A pause before the awful screaming. Worse, the blubbering lipless cry, “You goddanned astard you romised.”

Graham put his head between his knees until the bright spots stopped dancing in front of his eyes. He opened his mouth and breathed deep.

An hour passed before he could listen to it again.

He took the recorder into the jury room and tried to listen there. Too close. He left the tape recorder turning and went back into the courtroom. He could hear through the open door.

“I have had a great privilege . . .”

Someone was at the courtroom door. Graham recognized the young clerk from the Chicago FBI office and motioned for him to come in.

“A letter came for you,” the clerk said. “Mr. Chester sent me with it. He told me to be sure and say the postal inspector fluoroscoped it.”

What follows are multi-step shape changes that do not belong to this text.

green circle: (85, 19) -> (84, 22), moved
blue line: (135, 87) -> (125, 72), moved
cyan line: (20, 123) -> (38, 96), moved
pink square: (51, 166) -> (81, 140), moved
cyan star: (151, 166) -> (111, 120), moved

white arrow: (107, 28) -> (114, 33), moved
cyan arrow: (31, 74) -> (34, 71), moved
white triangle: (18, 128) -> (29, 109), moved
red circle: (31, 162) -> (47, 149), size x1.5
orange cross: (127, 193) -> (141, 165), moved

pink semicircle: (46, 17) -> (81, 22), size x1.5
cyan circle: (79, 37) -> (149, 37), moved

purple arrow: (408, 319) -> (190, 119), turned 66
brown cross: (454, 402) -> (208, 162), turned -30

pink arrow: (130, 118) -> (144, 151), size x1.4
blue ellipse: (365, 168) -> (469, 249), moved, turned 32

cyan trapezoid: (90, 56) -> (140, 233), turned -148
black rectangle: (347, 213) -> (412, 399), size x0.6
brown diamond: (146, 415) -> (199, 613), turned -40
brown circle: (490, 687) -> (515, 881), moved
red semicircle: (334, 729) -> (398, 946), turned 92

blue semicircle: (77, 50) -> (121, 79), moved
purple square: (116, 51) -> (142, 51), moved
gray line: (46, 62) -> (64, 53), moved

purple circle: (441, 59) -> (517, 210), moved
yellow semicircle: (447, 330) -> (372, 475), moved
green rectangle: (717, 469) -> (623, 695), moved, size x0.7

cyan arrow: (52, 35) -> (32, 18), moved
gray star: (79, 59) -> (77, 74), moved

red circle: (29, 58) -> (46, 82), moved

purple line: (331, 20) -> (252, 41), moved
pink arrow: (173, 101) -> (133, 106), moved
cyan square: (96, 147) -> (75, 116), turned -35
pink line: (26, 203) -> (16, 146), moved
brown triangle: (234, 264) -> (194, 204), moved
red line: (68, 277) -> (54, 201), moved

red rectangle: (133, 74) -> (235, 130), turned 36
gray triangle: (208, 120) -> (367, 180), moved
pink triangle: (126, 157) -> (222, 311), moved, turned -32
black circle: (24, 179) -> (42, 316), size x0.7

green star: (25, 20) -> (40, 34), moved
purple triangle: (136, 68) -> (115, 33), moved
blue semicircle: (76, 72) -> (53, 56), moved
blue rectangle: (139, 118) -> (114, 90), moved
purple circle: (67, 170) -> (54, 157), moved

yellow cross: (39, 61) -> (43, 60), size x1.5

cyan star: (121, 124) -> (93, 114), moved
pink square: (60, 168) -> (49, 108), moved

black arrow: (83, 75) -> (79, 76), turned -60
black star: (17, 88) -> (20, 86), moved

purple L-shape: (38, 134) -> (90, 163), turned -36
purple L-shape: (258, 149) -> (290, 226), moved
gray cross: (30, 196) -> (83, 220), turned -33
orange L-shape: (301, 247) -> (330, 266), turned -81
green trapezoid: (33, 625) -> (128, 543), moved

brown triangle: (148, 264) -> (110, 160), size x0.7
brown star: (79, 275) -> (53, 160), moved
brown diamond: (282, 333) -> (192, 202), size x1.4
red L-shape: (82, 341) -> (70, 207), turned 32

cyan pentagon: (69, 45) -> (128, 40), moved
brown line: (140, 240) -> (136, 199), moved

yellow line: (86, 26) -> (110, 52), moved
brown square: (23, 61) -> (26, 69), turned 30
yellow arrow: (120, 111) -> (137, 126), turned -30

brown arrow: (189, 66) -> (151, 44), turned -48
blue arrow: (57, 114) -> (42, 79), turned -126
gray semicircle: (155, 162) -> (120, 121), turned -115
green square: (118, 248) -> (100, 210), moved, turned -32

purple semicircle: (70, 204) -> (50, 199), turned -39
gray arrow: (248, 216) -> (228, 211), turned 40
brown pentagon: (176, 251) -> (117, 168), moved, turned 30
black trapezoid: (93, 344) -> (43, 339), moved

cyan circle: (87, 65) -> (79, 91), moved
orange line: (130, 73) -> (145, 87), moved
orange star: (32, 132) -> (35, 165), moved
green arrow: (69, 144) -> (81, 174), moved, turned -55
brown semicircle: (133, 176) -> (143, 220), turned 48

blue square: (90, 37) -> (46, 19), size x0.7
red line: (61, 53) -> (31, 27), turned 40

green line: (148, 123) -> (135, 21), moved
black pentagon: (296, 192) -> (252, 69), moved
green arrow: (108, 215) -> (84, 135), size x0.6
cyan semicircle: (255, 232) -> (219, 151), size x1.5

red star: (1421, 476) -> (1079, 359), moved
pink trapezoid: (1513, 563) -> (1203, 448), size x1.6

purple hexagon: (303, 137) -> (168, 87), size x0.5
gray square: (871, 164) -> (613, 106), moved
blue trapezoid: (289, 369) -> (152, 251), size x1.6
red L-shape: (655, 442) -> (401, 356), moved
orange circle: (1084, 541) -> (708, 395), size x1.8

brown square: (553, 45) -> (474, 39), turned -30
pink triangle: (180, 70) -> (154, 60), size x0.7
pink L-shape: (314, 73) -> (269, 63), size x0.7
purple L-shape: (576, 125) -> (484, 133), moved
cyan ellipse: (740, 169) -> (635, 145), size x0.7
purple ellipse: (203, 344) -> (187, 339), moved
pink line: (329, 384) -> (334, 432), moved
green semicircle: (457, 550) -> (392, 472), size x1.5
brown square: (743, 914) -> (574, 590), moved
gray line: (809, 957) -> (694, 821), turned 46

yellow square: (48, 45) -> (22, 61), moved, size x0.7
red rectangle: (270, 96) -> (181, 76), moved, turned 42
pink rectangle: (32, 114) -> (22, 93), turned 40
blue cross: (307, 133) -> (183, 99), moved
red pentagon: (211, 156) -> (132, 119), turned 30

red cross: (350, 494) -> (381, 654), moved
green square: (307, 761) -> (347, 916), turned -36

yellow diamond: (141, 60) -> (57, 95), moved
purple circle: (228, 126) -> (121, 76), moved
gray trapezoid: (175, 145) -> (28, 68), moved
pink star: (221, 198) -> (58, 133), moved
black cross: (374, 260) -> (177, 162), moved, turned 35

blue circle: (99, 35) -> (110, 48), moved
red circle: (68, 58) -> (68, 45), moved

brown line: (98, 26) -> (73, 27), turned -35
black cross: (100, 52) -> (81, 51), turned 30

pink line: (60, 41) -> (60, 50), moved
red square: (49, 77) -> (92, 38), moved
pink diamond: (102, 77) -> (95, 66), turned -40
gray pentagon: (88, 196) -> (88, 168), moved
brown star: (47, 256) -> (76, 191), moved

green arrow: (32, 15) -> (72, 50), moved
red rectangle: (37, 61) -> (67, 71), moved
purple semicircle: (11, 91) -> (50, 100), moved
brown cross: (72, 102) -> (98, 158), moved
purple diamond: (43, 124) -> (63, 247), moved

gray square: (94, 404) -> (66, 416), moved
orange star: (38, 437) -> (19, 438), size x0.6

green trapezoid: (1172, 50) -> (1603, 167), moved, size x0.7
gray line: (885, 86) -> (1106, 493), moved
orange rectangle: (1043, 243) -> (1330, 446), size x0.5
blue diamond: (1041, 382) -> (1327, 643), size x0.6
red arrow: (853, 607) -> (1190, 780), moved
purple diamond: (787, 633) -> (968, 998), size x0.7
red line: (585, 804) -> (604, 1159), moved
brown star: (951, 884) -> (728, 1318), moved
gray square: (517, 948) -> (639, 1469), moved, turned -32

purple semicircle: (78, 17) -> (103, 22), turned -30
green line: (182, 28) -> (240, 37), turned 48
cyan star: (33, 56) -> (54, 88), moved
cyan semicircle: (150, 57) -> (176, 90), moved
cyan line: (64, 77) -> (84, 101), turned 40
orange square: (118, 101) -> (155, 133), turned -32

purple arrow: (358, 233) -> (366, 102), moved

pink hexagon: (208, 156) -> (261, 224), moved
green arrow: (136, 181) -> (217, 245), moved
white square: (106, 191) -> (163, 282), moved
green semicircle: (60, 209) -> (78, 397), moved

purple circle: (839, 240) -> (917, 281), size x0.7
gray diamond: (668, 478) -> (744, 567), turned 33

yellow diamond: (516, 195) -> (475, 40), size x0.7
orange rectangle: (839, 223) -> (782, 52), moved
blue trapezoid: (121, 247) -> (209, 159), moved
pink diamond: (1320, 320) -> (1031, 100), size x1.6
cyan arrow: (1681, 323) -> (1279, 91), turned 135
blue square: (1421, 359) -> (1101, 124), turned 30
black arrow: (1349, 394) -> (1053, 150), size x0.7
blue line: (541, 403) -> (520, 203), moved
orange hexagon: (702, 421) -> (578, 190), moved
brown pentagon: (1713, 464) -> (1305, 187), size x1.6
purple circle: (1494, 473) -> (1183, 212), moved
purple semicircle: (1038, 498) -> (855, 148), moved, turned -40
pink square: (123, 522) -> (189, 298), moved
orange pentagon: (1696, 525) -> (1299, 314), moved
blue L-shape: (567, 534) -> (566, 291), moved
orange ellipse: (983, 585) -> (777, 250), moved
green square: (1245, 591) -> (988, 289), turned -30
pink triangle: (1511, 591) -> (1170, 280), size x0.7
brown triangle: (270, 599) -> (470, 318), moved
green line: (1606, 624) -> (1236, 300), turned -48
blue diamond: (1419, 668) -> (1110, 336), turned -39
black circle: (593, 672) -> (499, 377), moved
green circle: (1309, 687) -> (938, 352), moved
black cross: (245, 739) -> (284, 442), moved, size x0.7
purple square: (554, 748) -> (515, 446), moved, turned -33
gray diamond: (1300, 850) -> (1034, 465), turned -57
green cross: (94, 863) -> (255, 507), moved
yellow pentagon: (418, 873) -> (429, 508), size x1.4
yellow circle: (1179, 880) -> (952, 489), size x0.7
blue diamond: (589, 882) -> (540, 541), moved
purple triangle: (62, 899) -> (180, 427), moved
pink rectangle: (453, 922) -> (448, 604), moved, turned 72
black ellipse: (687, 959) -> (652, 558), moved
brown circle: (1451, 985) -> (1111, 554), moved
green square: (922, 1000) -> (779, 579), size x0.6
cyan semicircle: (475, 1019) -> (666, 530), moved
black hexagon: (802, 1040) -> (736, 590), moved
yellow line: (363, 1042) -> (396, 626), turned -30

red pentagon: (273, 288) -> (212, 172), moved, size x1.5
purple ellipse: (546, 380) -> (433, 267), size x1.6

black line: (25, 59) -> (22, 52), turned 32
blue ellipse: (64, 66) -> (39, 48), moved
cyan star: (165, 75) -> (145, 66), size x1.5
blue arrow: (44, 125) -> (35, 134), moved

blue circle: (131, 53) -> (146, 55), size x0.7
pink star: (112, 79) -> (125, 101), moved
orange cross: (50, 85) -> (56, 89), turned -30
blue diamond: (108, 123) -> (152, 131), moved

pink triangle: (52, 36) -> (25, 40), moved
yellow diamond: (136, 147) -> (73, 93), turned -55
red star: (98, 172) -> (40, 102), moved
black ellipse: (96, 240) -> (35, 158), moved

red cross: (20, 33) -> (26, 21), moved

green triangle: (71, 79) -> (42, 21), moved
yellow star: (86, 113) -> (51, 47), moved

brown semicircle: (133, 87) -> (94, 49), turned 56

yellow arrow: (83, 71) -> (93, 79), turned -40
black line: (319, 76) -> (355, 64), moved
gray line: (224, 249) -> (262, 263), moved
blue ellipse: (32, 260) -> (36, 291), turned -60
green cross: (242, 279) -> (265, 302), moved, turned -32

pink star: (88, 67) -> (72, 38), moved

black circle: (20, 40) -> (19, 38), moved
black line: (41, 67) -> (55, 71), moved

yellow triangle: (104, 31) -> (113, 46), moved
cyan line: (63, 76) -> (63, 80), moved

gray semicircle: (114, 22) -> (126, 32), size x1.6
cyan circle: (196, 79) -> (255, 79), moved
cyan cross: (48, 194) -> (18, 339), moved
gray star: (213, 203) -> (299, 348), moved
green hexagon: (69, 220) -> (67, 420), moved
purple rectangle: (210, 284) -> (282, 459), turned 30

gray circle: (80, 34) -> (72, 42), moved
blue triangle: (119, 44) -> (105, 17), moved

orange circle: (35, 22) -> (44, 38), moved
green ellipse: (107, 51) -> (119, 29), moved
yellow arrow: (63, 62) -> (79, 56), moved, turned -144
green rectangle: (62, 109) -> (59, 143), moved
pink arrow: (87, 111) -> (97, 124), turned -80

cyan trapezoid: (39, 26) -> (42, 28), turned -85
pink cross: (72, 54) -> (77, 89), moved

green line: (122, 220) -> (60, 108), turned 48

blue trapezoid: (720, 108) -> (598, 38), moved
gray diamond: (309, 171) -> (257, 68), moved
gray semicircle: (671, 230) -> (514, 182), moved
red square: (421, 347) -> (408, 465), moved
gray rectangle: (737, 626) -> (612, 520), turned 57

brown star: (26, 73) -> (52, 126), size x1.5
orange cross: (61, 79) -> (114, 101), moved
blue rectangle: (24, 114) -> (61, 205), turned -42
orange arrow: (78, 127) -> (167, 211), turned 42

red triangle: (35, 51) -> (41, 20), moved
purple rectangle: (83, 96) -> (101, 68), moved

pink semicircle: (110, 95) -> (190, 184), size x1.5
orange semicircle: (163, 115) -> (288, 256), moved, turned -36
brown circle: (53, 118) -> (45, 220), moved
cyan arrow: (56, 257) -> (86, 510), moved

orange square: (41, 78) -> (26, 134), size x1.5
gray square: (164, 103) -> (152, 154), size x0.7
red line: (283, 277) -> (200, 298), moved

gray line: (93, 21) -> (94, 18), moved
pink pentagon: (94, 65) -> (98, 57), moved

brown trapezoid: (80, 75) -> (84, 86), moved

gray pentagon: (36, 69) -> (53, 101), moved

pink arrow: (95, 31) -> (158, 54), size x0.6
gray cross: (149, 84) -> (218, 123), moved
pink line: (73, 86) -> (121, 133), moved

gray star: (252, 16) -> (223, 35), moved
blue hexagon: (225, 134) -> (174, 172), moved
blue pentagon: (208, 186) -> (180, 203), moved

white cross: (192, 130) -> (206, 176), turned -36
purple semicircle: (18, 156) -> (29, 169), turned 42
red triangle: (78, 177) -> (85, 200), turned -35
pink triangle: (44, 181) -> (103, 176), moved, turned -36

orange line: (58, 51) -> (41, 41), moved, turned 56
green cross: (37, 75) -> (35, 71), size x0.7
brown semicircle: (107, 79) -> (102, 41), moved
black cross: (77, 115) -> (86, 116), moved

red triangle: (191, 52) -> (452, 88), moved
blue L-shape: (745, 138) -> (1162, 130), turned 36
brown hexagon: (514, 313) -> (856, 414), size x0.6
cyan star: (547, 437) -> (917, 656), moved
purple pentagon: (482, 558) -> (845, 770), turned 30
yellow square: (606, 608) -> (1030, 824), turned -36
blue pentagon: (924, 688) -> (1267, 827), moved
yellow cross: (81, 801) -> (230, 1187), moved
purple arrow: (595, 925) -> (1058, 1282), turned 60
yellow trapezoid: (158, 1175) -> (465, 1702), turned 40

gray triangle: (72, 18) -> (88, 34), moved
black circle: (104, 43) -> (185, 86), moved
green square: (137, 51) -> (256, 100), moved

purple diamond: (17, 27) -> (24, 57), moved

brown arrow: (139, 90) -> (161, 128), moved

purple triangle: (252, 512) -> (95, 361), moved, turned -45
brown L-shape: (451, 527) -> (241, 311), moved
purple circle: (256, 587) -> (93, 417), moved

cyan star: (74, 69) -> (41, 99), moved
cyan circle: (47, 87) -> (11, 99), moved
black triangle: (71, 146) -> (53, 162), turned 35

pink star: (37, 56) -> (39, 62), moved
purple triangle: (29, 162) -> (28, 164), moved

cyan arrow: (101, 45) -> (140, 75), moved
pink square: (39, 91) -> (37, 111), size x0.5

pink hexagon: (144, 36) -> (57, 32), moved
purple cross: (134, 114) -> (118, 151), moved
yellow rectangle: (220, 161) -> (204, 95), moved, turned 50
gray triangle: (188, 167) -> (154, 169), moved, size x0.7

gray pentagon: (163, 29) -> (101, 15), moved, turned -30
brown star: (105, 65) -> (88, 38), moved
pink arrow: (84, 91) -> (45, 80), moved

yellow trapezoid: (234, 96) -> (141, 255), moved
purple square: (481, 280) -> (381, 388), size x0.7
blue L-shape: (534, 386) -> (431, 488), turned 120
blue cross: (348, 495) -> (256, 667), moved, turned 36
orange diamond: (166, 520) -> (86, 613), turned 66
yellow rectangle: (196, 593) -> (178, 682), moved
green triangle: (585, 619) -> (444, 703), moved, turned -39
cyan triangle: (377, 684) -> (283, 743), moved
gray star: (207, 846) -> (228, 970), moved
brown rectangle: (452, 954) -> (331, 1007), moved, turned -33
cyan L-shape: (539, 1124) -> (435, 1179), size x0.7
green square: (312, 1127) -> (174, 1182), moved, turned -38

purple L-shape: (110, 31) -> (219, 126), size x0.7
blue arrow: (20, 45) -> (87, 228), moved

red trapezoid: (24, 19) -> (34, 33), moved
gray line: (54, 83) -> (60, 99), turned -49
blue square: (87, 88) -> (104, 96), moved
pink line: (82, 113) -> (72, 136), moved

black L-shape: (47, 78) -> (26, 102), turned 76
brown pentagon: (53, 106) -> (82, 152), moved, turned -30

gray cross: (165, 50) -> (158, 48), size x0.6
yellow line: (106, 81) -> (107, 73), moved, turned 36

The clerk pulled the letter out of his breast pocket. Heavy mauve stationery. Graham hoped it was from Molly.

“It's stamped, see?”

“Thank you.”

“Also it's payday.” The clerk handed him his check. On the tape, Freddy screamed.

The young man flinched.

“Sorry,” Graham said.

“I don't see how you stand it,” the young man said.

“Go home,” Graham said.

He sat in the jury box to read his letter. He wanted some relief. The letter was from Dr. Hannibal Lecter.

Dear Will,

A brief note of congratulations for the job you did on Mr. Lounds. I admired it enormously. What a cunning boy you are!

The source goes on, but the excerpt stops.